الرؤى الأساسية المستخلصة من

by Hsuan-I Ho,J... في arxiv.org 04-02-2024

https://arxiv.org/pdf/2311.15855.pdf
SiTH

استفسارات أعمق

How can the proposed pipeline be extended to handle dynamic human motions and animations

To extend the proposed pipeline to handle dynamic human motions and animations, we can incorporate techniques from the field of computer animation. One approach could be to utilize motion capture data to drive the animations of the reconstructed 3D human models. By capturing the movements of real humans and mapping them onto the reconstructed models, we can achieve realistic and dynamic animations. Additionally, techniques such as skeletal animation can be employed to animate the 3D models based on the underlying skeleton structure. This would involve defining key poses and transitions between them to create fluid and natural movements in the animations. Furthermore, incorporating physics-based simulations for cloth and hair dynamics can add another layer of realism to the animations, making them more lifelike and engaging.

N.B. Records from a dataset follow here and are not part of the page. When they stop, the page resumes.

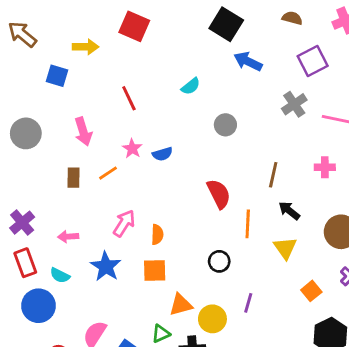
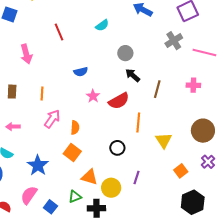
pink star: (132, 148) -> (93, 96), moved
orange line: (108, 173) -> (42, 93), moved, turned -56
brown rectangle: (74, 178) -> (12, 92), moved
red semicircle: (219, 194) -> (119, 101), turned 85
black arrow: (289, 211) -> (133, 75), moved
blue star: (106, 266) -> (38, 165), moved
orange square: (155, 270) -> (72, 152), turned 36
orange triangle: (181, 305) -> (89, 177), turned 30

What are the potential limitations of the image-conditioned diffusion model in handling extreme poses or occlusions

While the image-conditioned diffusion model is powerful in generating realistic back-view images for 3D reconstruction, it may face limitations when handling extreme poses or occlusions. Extreme poses can lead to distortions in the generated images, affecting the accuracy of the 3D reconstruction. Similarly, occlusions in the input images can result in missing or incorrect information in the generated back-view images, impacting the overall quality of the reconstructed 3D models. To address these limitations, additional training data with a diverse range of poses and occlusions can be used to improve the model's robustness. Augmenting the training data with synthetic examples of extreme poses and occlusions can help the model learn to handle such scenarios better. Moreover, incorporating advanced image processing techniques, such as inpainting and completion algorithms, can help fill in missing information in occluded regions, enhancing the model's performance in challenging situations.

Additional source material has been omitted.